Sabine findet ihr Glück auf Gras
Lisicki bezwingt die Weltranglisten-Erste Serena Williams in drei Sätzen und steht damit im Viertelfinale. Ihr eröffnen sich gute Chancen, noch weiter zu kommen
London Sabine Lisicki fiel auf den heiligen Rasen und weinte. Die Zuschauer auf der bedeutendsten Tennisbühne der Welt saßen nach dem sensationellen Schauspiel in drei Akten längst nicht mehr. Die 23 Jahre alte Berlinerin bezwang am Super-Montag von Wimbledon die Weltranglisten-Erste, Titelverteidigerin, fünfmalige Wimbledon-Siegerin und Top-Favoritin Serena Williams mit 6:2, 1:6, 6:4.

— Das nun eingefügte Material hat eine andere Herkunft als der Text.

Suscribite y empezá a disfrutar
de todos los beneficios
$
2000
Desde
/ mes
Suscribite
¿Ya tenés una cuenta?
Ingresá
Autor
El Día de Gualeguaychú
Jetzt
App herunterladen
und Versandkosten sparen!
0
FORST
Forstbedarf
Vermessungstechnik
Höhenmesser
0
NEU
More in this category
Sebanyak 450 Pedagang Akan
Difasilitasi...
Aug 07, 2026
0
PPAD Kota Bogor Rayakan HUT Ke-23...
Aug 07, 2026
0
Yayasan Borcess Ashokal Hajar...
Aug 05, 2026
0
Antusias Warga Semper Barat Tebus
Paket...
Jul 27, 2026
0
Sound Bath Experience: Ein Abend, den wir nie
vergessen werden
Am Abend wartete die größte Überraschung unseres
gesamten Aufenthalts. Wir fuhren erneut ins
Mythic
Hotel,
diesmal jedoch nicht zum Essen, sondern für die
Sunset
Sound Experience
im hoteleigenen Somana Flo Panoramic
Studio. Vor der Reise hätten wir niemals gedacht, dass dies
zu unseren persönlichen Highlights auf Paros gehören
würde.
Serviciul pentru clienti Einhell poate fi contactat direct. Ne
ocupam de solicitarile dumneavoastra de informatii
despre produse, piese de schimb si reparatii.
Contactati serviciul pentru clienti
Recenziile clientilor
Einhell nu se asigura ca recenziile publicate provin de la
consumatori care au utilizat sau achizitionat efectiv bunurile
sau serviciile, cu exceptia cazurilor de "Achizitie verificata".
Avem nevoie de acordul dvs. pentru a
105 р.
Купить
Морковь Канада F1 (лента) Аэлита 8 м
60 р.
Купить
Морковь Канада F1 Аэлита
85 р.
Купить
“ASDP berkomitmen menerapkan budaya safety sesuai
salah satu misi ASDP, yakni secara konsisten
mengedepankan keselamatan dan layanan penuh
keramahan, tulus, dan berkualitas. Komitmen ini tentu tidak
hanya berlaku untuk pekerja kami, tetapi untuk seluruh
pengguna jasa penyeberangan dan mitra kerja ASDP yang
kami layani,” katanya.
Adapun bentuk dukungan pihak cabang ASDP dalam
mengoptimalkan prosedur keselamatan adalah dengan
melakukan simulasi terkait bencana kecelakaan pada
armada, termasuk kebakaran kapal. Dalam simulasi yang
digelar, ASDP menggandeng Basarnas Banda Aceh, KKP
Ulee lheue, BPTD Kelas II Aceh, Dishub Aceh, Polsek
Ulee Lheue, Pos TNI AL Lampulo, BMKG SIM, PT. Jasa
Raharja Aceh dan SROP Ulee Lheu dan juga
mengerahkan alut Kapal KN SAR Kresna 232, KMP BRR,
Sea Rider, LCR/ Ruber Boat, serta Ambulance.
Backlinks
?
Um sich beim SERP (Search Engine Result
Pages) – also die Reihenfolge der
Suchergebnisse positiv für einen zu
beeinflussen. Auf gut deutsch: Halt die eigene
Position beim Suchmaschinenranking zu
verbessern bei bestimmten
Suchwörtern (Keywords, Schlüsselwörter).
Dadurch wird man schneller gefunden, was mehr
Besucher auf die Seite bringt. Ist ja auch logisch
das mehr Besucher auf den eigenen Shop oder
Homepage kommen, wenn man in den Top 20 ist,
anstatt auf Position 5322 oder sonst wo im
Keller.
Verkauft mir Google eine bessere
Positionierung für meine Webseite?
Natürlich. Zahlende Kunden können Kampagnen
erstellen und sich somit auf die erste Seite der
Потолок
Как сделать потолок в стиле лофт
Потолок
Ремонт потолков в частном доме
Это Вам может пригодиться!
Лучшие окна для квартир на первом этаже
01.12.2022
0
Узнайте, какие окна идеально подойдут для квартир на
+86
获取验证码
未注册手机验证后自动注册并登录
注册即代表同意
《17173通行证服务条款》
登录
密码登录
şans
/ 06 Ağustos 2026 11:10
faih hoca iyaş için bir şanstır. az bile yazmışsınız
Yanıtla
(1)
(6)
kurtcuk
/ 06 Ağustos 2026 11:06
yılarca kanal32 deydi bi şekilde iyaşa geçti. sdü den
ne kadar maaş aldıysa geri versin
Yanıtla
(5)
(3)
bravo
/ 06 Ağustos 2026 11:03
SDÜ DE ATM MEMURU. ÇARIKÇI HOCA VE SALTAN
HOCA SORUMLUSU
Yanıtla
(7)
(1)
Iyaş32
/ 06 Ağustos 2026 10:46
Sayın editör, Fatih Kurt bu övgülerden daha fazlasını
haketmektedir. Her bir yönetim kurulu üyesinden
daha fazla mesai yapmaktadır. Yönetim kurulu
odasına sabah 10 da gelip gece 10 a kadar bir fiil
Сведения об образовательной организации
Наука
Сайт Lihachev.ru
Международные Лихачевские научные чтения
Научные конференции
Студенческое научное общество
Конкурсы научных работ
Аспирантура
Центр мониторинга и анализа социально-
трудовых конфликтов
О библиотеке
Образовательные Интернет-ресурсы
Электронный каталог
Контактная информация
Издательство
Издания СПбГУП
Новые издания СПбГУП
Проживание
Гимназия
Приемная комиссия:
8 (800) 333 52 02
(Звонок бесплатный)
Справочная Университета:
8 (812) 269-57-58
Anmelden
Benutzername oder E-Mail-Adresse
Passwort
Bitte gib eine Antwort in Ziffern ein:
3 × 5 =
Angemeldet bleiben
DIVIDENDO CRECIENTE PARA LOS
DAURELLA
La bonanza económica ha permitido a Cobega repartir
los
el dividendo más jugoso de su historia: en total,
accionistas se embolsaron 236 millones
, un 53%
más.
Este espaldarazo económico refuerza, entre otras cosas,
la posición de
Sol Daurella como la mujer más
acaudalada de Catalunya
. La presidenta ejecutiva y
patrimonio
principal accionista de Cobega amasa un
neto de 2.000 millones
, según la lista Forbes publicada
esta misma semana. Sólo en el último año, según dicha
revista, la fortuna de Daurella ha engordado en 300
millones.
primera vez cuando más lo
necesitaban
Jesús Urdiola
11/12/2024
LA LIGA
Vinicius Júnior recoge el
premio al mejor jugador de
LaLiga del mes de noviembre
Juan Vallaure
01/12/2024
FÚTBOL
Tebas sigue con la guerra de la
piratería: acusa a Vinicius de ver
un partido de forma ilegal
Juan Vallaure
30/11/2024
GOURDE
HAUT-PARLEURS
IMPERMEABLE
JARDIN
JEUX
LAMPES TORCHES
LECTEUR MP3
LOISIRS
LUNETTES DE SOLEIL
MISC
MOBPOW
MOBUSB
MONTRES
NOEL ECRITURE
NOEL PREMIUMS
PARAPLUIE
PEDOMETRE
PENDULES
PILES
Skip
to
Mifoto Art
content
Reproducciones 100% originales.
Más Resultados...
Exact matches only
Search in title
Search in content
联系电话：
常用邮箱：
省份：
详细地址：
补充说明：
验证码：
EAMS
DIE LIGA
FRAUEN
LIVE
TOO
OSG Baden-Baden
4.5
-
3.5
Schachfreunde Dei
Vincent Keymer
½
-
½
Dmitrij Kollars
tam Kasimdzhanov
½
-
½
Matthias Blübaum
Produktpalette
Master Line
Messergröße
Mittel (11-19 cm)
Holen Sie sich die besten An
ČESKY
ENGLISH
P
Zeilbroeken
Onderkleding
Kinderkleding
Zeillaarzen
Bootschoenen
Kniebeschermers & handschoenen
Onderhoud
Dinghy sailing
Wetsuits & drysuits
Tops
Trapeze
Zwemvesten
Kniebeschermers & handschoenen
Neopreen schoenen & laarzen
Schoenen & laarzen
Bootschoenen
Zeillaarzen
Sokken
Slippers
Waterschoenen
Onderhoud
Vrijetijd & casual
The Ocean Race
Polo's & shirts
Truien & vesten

„Ich zittere immer noch“, sagte Lisicki in ihrem ersten Interview. Dann erstickten die Tränen der Freude für einen kurzen Moment die Stimme. Belohnung für die Meisterleistung gegen die zuletzt alles beherrschende Williams ist nun das vierte Wimbledon-Viertelfinale nach 2009, 2011 und 2012. Und in diesem verrückten Jahr scheint noch sehr viel mehr möglich. Lisickis nächste Gegnerin Kaia Kanepi hat zwar in der zweiten Runde die Vorjahres-Halbfinalistin Angelique Kerber besiegt, doch die Berlinerin ist als Nummer 24 der Welt 22 Plätze besser notiert als ihre nächste Gegnerin aus Estland. Nach einer Demonstration der Stärke gegen die Beste der Welt braucht sich Lisicki vor keiner Kontrahentin zu fürchten. Es klang fast wie eine Warnung an die Konkurrenz, als sie sagte: „Das Turnier ist noch nicht vorbei.“
Für die Amerikanerin endete eine Serie von 34 Siegen in Folge
Für Williams schon – obwohl die 31-Jährige zuletzt 34 Siege nacheinander gefeiert hatte und seit dem überraschenden Aus von Maria Scharapowa für manche schon als logische Siegerin galt. Bis zu diesem denkwürdigen Montagnachmittag. Bei jeder Gelegenheit hatte Lisicki in den vergangenen Tagen betont, wie sehr sie die Atmosphäre im All England Lawn Tennis Club liebe. So war der Applaus auch ein bisschen lauter und der Empfang ein bisschen herzlicher, als die blonde Berlinerin vor dem ersten Ballwechsel auf ihre Seite des Netzes schritt.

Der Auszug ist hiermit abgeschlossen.